Records from a data source
*-*-*

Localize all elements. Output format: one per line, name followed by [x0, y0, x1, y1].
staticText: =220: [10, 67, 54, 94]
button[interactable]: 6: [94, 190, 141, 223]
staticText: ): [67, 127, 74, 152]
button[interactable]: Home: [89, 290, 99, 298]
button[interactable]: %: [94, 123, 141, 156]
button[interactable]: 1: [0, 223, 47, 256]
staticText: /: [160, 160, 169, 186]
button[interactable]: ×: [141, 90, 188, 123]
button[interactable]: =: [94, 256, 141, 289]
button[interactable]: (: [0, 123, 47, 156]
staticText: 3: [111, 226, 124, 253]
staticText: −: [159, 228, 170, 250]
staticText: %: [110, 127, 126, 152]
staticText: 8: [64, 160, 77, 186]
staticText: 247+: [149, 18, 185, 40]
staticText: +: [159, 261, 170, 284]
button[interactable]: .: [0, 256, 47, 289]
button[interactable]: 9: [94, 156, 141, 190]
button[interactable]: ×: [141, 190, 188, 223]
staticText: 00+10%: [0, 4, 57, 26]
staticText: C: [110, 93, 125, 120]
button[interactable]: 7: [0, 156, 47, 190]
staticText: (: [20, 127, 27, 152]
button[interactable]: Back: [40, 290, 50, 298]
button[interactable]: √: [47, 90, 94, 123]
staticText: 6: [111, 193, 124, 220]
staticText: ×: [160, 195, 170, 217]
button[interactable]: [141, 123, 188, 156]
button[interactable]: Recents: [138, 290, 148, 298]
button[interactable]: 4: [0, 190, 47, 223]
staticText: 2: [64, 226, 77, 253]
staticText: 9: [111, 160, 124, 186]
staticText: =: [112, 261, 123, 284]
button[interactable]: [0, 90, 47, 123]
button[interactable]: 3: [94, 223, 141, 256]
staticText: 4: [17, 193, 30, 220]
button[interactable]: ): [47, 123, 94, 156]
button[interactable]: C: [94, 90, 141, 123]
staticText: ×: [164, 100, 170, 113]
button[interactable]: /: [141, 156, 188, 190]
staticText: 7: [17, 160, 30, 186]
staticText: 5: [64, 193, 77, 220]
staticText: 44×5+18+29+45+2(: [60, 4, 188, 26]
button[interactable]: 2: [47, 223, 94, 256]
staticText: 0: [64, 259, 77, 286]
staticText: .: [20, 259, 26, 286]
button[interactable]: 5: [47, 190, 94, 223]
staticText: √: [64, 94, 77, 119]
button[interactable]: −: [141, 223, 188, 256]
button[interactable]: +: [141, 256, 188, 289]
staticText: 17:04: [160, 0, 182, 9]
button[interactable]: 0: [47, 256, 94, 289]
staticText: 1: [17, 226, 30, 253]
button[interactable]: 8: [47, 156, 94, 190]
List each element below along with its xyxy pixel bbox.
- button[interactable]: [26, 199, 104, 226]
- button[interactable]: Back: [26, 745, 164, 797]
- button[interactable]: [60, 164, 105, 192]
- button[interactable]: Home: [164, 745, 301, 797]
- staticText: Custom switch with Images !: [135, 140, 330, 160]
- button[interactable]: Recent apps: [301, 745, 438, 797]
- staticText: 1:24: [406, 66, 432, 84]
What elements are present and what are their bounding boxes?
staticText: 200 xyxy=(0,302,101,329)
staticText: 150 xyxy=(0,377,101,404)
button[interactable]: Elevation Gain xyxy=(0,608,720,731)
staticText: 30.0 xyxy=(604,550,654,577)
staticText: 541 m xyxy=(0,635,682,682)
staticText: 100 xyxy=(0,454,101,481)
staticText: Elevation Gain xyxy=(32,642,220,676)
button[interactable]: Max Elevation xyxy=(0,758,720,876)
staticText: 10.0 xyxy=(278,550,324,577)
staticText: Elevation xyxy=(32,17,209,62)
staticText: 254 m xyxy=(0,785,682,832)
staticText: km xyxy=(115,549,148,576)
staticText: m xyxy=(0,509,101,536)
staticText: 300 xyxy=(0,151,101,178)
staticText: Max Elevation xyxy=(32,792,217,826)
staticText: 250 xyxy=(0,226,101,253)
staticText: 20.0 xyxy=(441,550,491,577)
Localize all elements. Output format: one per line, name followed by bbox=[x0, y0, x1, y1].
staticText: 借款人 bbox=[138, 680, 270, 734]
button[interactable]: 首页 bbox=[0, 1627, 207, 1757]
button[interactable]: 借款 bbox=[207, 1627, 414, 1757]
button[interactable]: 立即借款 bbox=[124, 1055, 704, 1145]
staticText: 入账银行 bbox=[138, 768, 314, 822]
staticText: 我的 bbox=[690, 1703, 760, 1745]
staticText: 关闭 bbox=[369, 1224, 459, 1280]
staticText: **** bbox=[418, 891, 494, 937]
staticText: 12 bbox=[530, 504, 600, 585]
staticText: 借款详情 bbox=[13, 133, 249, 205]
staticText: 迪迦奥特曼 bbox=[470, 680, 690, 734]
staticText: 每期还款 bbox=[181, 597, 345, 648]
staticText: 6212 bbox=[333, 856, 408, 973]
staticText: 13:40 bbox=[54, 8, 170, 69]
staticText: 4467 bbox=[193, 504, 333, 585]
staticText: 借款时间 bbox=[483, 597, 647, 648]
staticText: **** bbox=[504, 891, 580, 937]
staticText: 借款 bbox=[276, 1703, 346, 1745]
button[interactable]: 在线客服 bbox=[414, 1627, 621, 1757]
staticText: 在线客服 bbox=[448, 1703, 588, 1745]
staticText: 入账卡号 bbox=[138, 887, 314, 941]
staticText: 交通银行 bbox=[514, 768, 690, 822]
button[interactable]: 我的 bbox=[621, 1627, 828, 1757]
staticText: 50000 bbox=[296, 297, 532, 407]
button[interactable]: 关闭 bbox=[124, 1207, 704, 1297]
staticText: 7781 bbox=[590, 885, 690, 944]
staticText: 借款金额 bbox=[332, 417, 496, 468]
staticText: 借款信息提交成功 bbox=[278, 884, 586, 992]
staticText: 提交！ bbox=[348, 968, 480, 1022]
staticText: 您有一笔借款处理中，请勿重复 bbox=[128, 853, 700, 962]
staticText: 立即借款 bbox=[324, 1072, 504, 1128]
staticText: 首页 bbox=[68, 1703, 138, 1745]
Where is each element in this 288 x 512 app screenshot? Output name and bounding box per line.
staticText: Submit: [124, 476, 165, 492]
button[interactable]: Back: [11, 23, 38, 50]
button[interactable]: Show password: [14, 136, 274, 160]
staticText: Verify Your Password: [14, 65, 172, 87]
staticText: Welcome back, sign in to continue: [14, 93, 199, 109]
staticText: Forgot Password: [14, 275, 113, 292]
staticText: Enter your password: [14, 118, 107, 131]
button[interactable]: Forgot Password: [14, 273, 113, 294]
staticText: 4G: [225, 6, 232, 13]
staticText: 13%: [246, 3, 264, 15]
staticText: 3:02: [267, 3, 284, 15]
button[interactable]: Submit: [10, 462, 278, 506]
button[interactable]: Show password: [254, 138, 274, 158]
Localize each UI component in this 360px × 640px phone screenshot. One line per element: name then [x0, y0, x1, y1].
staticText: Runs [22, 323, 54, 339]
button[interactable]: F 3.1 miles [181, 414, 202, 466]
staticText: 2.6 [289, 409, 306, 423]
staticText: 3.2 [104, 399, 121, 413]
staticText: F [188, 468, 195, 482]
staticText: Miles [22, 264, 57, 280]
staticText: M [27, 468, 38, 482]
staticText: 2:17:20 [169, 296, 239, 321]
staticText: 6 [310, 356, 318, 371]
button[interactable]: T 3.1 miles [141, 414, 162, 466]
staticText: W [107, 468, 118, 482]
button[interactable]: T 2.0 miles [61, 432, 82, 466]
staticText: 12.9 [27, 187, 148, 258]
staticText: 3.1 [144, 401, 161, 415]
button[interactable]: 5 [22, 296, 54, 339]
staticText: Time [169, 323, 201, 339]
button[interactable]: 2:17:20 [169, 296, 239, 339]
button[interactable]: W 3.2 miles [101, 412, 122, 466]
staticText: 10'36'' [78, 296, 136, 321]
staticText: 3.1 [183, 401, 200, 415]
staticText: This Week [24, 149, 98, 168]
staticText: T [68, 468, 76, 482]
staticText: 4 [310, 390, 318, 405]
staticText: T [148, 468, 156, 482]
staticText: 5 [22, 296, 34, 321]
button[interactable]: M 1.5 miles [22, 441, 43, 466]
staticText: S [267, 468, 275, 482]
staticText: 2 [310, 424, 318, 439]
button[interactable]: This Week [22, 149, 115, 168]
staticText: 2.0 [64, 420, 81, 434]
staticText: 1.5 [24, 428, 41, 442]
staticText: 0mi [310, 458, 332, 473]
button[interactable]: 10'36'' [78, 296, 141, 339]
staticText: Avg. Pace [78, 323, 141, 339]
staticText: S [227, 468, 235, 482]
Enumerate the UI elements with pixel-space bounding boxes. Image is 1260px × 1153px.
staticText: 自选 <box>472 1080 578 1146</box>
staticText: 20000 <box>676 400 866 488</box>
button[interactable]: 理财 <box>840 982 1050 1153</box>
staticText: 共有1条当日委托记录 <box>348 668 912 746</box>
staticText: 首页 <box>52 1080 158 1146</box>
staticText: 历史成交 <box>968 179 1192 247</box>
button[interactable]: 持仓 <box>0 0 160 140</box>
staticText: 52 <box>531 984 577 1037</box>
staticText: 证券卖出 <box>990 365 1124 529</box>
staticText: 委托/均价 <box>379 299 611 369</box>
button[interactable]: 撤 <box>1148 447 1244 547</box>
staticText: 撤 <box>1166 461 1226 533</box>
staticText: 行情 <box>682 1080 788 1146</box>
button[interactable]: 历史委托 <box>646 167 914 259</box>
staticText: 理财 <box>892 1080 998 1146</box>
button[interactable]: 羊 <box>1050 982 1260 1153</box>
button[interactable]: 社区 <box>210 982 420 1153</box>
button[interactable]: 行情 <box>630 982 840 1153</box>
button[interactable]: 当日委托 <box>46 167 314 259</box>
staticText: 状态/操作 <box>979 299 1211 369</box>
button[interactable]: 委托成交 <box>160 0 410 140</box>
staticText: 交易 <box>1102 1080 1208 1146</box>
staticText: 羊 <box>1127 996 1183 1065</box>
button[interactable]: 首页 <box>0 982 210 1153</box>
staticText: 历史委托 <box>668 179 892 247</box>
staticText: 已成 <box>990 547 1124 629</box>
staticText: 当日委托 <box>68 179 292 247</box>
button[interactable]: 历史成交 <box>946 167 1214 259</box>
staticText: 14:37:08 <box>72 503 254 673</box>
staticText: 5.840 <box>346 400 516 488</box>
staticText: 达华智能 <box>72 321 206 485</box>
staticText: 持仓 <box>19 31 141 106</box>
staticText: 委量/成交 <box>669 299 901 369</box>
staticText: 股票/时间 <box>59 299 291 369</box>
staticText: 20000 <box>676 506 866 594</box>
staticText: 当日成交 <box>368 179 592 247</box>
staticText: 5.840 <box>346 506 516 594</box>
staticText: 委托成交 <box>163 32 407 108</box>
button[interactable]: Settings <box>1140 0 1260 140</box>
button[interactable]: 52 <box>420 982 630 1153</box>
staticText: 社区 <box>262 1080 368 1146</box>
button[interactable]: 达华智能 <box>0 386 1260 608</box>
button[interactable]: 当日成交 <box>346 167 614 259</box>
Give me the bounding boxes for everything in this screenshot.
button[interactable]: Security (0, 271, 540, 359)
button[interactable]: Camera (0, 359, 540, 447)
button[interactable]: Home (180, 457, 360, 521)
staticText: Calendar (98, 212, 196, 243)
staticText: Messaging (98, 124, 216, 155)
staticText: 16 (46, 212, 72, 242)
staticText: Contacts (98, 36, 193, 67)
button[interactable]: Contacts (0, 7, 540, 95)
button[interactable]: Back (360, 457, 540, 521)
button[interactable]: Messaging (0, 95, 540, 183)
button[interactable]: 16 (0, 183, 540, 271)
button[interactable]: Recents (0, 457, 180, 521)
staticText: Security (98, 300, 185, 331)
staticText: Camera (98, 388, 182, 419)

*-*-*

◆ **EXERCISE PROMPT**:
For the word "在线客服", please count the lines in the data where it appears and respond with the number only.

◆ **REPLY**:
2